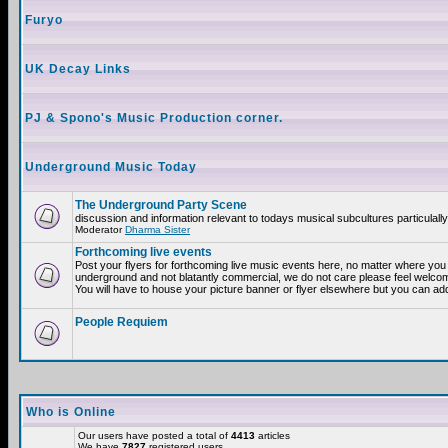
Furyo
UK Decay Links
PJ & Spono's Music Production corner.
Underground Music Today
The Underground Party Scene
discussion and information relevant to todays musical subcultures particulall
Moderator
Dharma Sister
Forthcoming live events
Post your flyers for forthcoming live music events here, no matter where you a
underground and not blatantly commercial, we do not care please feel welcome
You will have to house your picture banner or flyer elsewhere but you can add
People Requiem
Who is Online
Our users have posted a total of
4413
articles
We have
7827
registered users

...

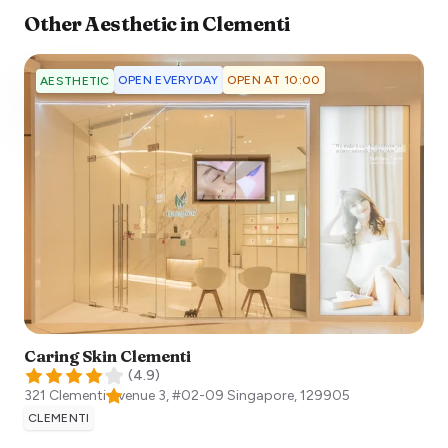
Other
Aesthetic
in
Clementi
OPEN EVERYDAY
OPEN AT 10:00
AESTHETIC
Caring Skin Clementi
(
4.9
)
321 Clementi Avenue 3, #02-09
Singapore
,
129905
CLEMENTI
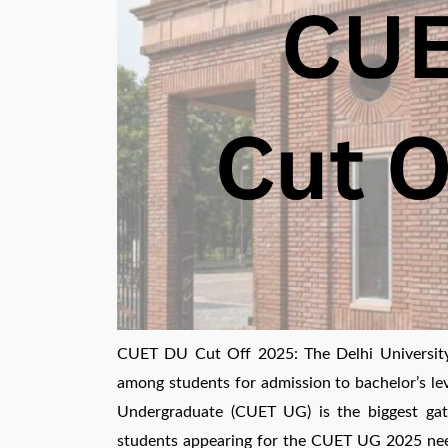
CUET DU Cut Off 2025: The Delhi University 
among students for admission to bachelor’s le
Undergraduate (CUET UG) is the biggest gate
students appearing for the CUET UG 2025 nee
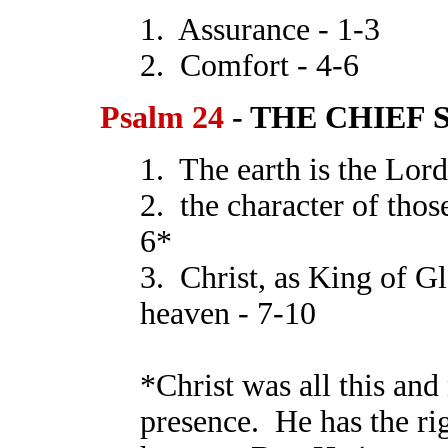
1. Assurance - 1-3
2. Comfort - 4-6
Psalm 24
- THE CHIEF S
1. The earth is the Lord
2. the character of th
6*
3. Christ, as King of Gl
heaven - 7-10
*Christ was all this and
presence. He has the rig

--

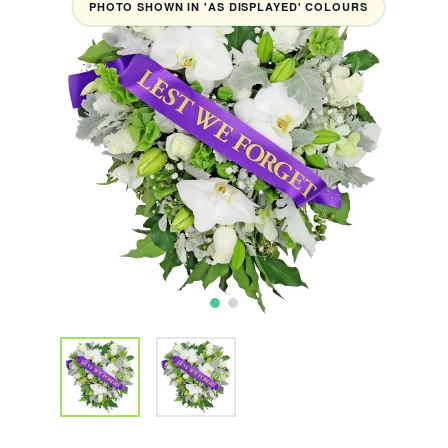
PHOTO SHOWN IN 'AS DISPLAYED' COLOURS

Problem description >>
A complete answer reproduces every line of the records in which the word "CUET" occurs.

Expected output >>
CUET DU Cut Off 2025: The Delhi University 
Undergraduate (CUET UG) is the biggest gate
students appearing for the CUET UG 2025 nee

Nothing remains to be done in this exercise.